CVS surprises with strong quarter – Withdrawal from ACA business, Wegovy deal to retain cash customers

CVS impresses with strong operating results, withdraws from ACA market, and lowers Wegovy prices.

5/2/2025, 5:54 PM
Eulerpool News May 2, 2025, 5:54 PM

With an adjusted earnings per share of $2.25, CVS Health significantly exceeded expectations in the first quarter – analysts had, on average, expected $1.70. The management then raised the forecast for the full year: the new range is $6.00 to $6.20 per share (previously: $5.75–$6.00). This was rewarded on the stock market: the share rose by over 7% on Thursday morning.

A significant driver of the results was the turnaround at the insurance subsidiary Aetna. The segment increased its adjusted operating profit from $732 million in the previous year's quarter to around $2 billion. Nevertheless, CVS announced it would withdraw from the Obamacare policies business from 2026. Aetna is currently active in 17 states, with around one million people insured there. However, the business consistently incurs losses, according to CEO David Joyner: "I don't see a realistic way to reverse this trend in the medium term.

Parallel, CVS is intensifying its strategy in the field of pharmaceutical supply.
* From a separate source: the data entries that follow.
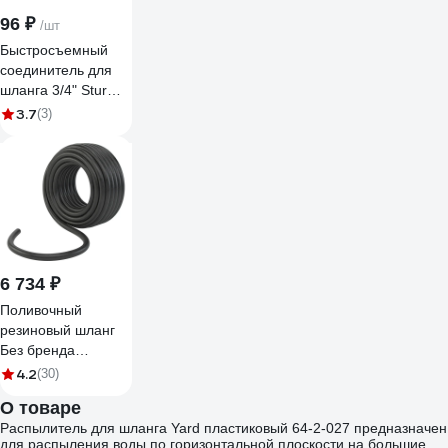
96 ₽
/шт
Быстросъемный
соединитель для
шланга 3/4" Sturm
3015-21-3/4AS
3.7
(3)
6 734 ₽
Поливочный
резиновый шланг
Без бренда
кордовый рукав,
4.2
(30)
Д=20 мм, 50 м
О товаре
67556
Распылитель для шланга Yard пластиковый 64-2-027 предназначен
для распыления воды по горизонтальной плоскости на большие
The company's own Pharmacy Benefit Manager unit, CVS Caremark, was able to prevail in price negotiations with Novo Nordisk and will preferentially include Wegovy in its lists starting July 1. The GLP-1 active ingredient for weight reduction is among the most expensive drugs on the market - the deal therefore promises significant savings potential for employers and insurers who manage their drug costs through Caremark.

For self-payers, CVS will also offer the drug directly in its approximately 9,000 pharmacies in the future – at a reduced price of $499 per month. In doing so, the company is taking up the offer from Novo Nordisk, which previously offered this price only through its own online platforms such as Hims & Hers or Ro. CVS expects increased demand as access to alternative GLP-1 products manufactured by pharmacies themselves becomes increasingly restricted.

The reported net income was $1.78 billion or $1.41 per share. A legal dispute with the long-term care subsidiary Omnicare (provision: $387 million) and a loss of $247 million from the sale of a healthcare services business segment had a negative impact. Additionally, the management warned of potential declines in vaccinations, especially against Covid-19 – consumer behavior and changed government recommendations could dampen demand.